The instability in the Arab world and Qatar’s hosting of global events provide challenges to the state’s maritime security.
“The challenges are varied and include terrorist acts in the sea, destruction of pipelines, drug trafficking, piracy, illegal fishing and oil and gas leakage, among others,” Al Obaidli said..
During the Doha International Maritime Defence Exhibition (DIMDEX), the Qatari forces agreed to acquire 17 high-speed coast guard boats from Turkey´s Ares Shipyard.
According to the deal, Qatar will buy two 46-meter vessels, 10 33-meter ones and five 23-meter versions made from advanced composite materials. The contract is “the biggest one for the military ships category in the region,” said Kerim Kalafatoglu, Ares Shipyard managing director.
The Qatari fleet expansion is part of the greater National Security Shield project, Al Obaidli said.
The total area of Qatar’s sea waters is about 35,000 square kilometers, three times its land area. “We depend more on the sea than on land,” he said.
A new naval base will be operational in 2017, Al Obaidli said.
The new Qatar Emiri Naval Forces Base will be the center for Qatar's maritime security and will be built 14 kilometers from Doha, said Lt. Col. Saleh Al Saey, a member of the technical committee of the naval base project at the Emiri Naval Force.
The project “has been studied and researched for a number of years and the plan is to develop the most technologically advanced naval facility in the world by 2017,” Al Saey said. “Currently our naval capabilities are 10 years behind the most advanced ones in the region, therefore we want to acquire the latest capabilities in 2017. Furthermore, we are developing an infrastructure at the base to help support the Emiri naval development and expansion.”

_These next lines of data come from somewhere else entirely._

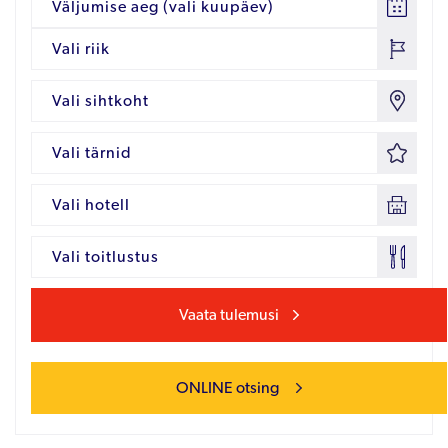
Väljumise aeg (vali kuupäev)
Vali riik
Vali sihtkoht
Vali tärnid
Vali hotell
Vali toitlustus
Vaata tulemusi
ONLINE otsing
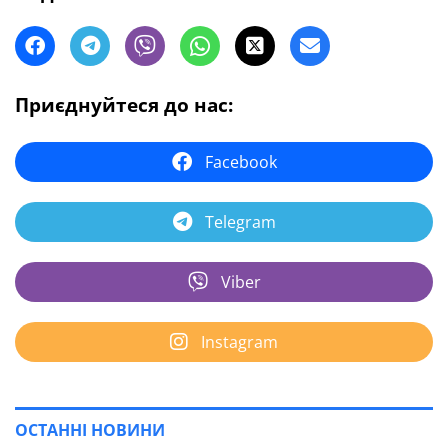
Приєднуйтеся до нас:
Facebook
Telegram
Viber
Instagram
ОСТАННІ НОВИНИ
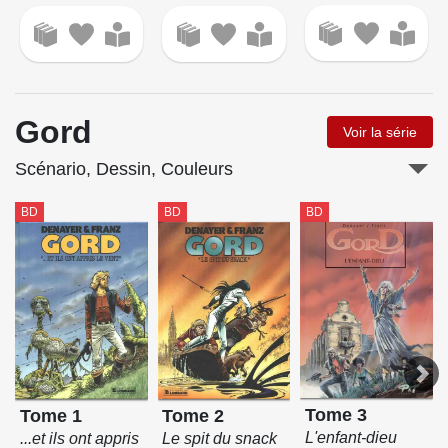
Gord
Voir la série
Scénario, Dessin, Couleurs
BD
BD
BD
Tome 3
Tome 2
Tome 1
L'enfant-dieu
Le spit du snack
...et ils ont appris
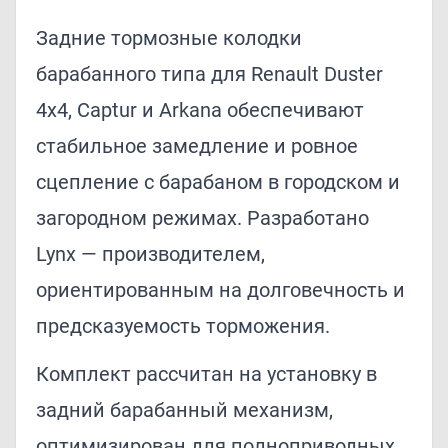
Задние тормозные колодки
барабанного типа для Renault Duster
4x4, Captur и Arkana обеспечивают
стабильное замедление и ровное
сцепление с барабаном в городском и
загородном режимах. Разработано
Lynx — производителем,
ориентированным на долговечность и
предсказуемость торможения.
Комплект рассчитан на установку в
задний барабанный механизм,
оптимизирован для полноприводных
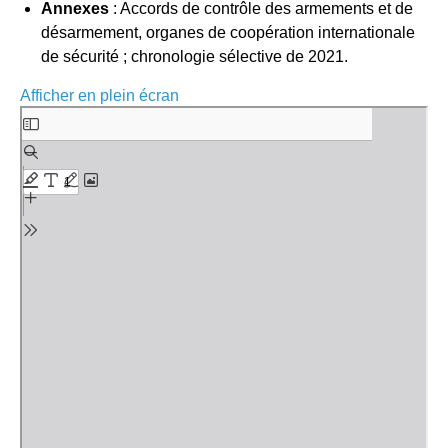
Annexes
: Accords de contrôle des armements et de
désarmement, organes de coopération internationale
de sécurité ; chronologie sélective de 2021.
Afficher en plein écran
Aller
au
contenu
PDF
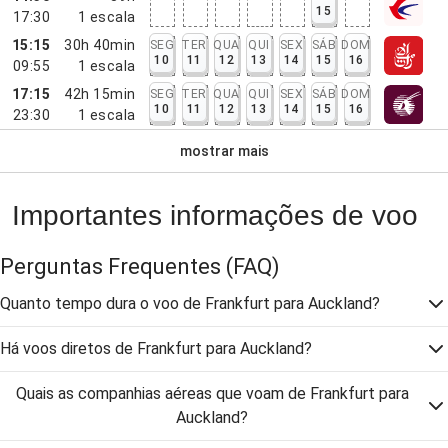
15
17:30
1
escala
15:15
30h 40min
SEG
TER
QUA
QUI
SEX
SÁB
DOM
10
11
12
13
14
15
16
09:55
1
escala
17:15
42h 15min
SEG
TER
QUA
QUI
SEX
SÁB
DOM
10
11
12
13
14
15
16
23:30
1
escala
mostrar mais
Importantes informações de voo
Perguntas Frequentes
(FAQ)
Quanto tempo dura o voo de Frankfurt para Auckland?
Há voos diretos de Frankfurt para Auckland?
Quais as companhias aéreas que voam de Frankfurt para
Auckland?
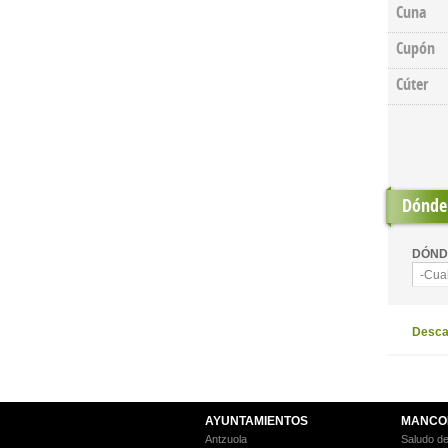
Cuna
Cupón
Cúter
Pages
Dónde 
DÓND
-Cua
Descar
AYUNTAMIENTOS
MANCO
Antzuola
Saludo de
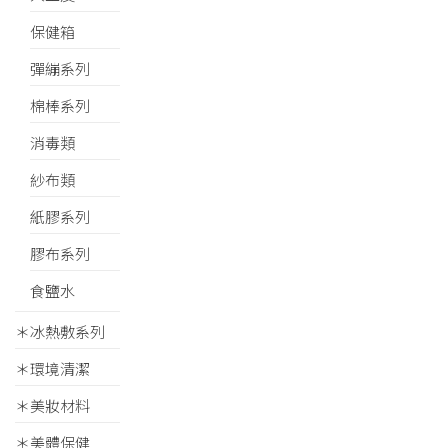
保健箱
彈繃系列
棉棒系列
消毒類
紗布類
紙膠系列
膠布系列
食鹽水
＊冰熱敷系列
＊環境清潔
＊美妝材料
＊美體保健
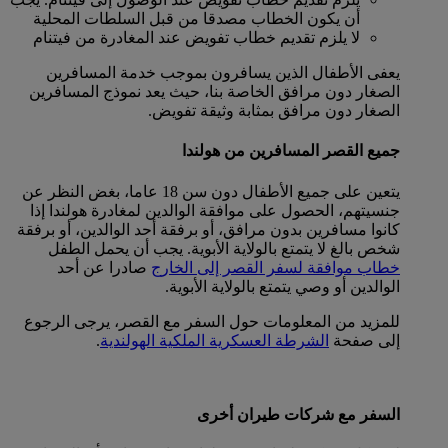
أن يكون الخطاب مصدقا من قبل السلطات المحلية
لا يلزم تقديم خطاب تفويض عند المغادرة من فيتنام
يعفى الأطفال الذين يسافرون بموجب خدمة المسافرين
الصغار دون مرافق الخاصة بنا، حيث يعد نموذج المسافرين
الصغار دون مرافق بمثابة وثيقة تفويض.
جميع القصر المسافرين من هولندا
يتعين على جميع الأطفال دون سن 18 عاما، بغض النظر عن
جنسيتهم، الحصول على موافقة الوالدين لمغادرة هولندا إذا
كانوا مسافرين بدون مرافق، أو برفقة أحد الوالدين، أو برفقة
شخص بالغ لا يتمتع بالولاية الأبوية. يجب أن يحمل الطفل
خطاب موافقة لسفر القصر إلى الخارج
صادرا عن أحد
الوالدين أو وصي يتمتع بالولاية الأبوية.
للمزيد من المعلومات حول السفر مع القصر، يرجى الرجوع
إلى صفحة
الشرطة العسكرية الملكية الهولندية
.
السفر مع شركات طيران أخرى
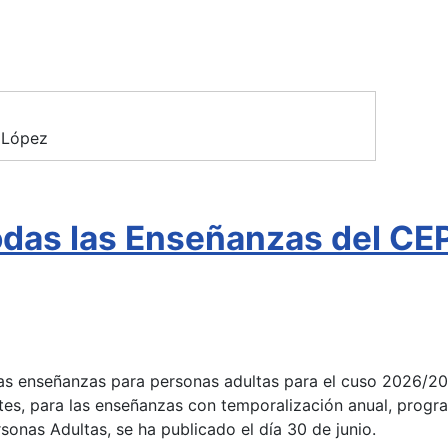
 López
todas las Enseñanzas del C
 las enseñanzas para personas adultas para el cuso 2026/2
tes, para las enseñanzas con temporalización anual, progra
onas Adultas, se ha publicado el día 30 de junio.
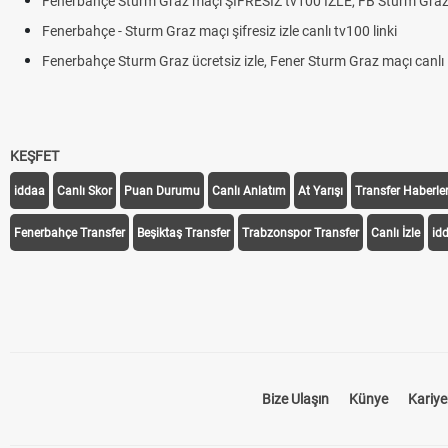
Fenerbahçe Sturm Graz maçı ŞİFRESİZ tv100 İZLE, FB Sturm Graz 
Fenerbahçe - Sturm Graz maçı şifresiz izle canlı tv100 linki
Fenerbahçe Sturm Graz ücretsiz izle, Fener Sturm Graz maçı canlı l
KEŞFET
iddaa
Canlı Skor
Puan Durumu
Canlı Anlatım
At Yarışı
Transfer Haberler
Fenerbahçe Transfer
Beşiktaş Transfer
Trabzonspor Transfer
Canlı İzle
id
Bize Ulaşın
Künye
Kariye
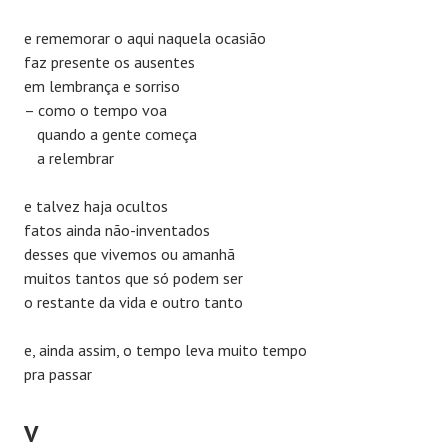
e rememorar o aqui naquela ocasião
faz presente os ausentes
em lembrança e sorriso
– como o tempo voa
quando a gente começa
a relembrar
e talvez haja ocultos
fatos ainda não-inventados
desses que vivemos ou amanhã
muitos tantos que só podem ser
o restante da vida e outro tanto
e, ainda assim, o tempo leva muito tempo
pra passar
V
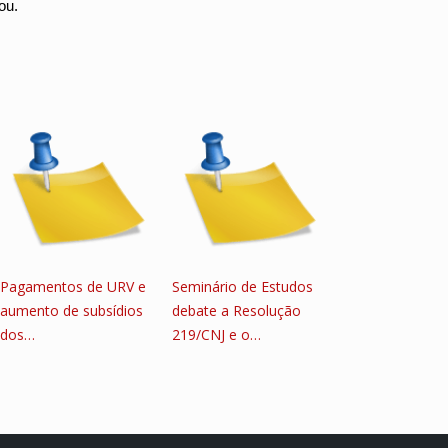
ou.
Pagamentos de URV e
Seminário de Estudos
aumento de subsídios
debate a Resolução
dos…
219/CNJ e o…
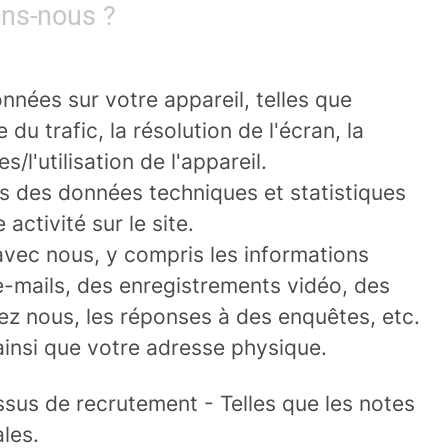
ons-nous ?
onnées sur votre appareil, telles que
du trafic, la résolution de l'écran, la
l'utilisation de l'appareil.
ns des données techniques et statistiques
activité sur le site.
vec nous, y compris les informations
e-mails, des enregistrements vidéo, des
ez nous, les réponses à des enquêtes, etc.
ainsi que votre adresse physique.
essus de recrutement
- Telles que les notes
les.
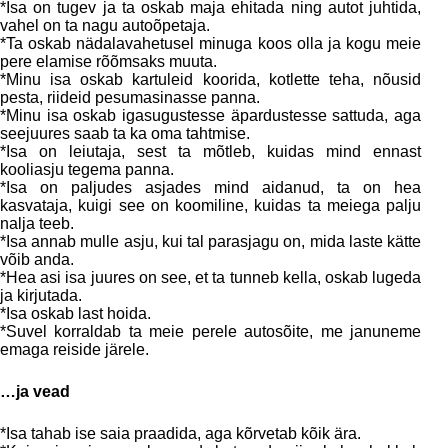
*Isa on tugev ja ta oskab maja ehitada ning autot juhtida,
vahel on ta nagu autoõpetaja.
*Ta oskab nädalavahetusel minuga koos olla ja kogu meie
pere elamise rõõmsaks muuta.
*Minu isa oskab kartuleid koorida, kotlette teha, nõusid
pesta, riideid pesumasinasse panna.
*Minu isa oskab igasugustesse äpardustesse sattuda, aga
seejuures saab ta ka oma tahtmise.
*Isa on leiutaja, sest ta mõtleb, kuidas mind ennast
kooliasju tegema panna.
*Isa on paljudes asjades mind aidanud, ta on hea
kasvataja, kuigi see on koomiline, kuidas ta meiega palju
nalja teeb.
*Isa annab mulle asju, kui tal parasjagu on, mida laste kätte
võib anda.
*Hea asi isa juures on see, et ta tunneb kella, oskab lugeda
ja kirjutada.
*Isa oskab last hoida.
*Suvel korraldab ta meie perele autosõite, me januneme
emaga reiside järele.
…ja vead
*Isa tahab ise saia praadida, aga kõrvetab kõik ära.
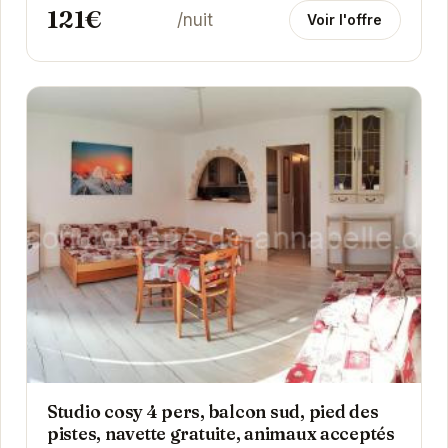
121€
/nuit
Voir l'offre
Studio cosy 4 pers, balcon sud, pied des
pistes, navette gratuite, animaux acceptés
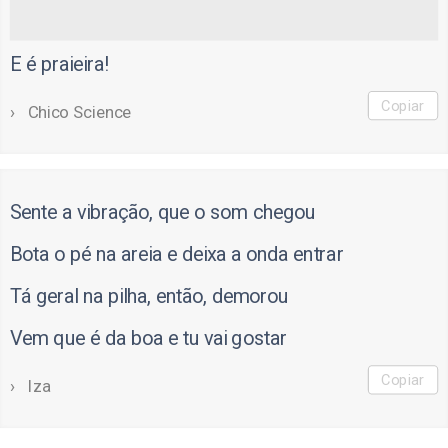
E é praieira!
Copiar
Chico Science
Sente a vibração, que o som chegou
Bota o pé na areia e deixa a onda entrar
Tá geral na pilha, então, demorou
Vem que é da boa e tu vai gostar
Copiar
Iza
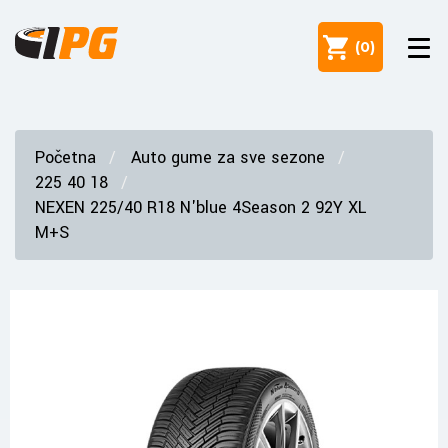
(
0
)
Početna
Auto gume za sve sezone
225 40 18
NEXEN 225/40 R18 N'blue 4Season 2 92Y XL
M+S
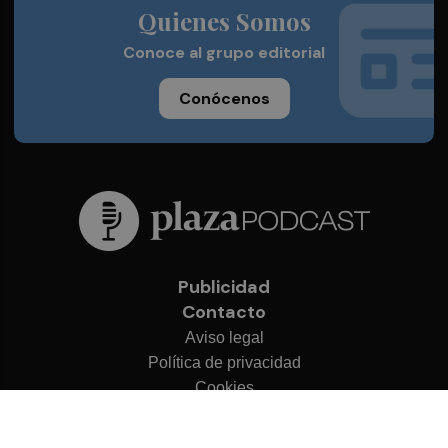
Quienes Somos
Conoce al grupo editorial
Conócenos
Publicidad
Contacto
Aviso legal
Política de privacidad
Cookies
© 2026 Plaza Podcast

Companies called upon to submit tenders — including Cassidian, Honeywell, Cegelec, Page Europa, Johnson Controls and Thales International — have been asked to propose only the newest technologies.
The scope of work for the naval base infrastructure covers a 4.5 square kilometer area of a manmade island and on-shore area of 1.1 square kilometer, including 53 kilometers of paved roads and a 78-kilometer fiber-optic telecommunications network and 14 buildings.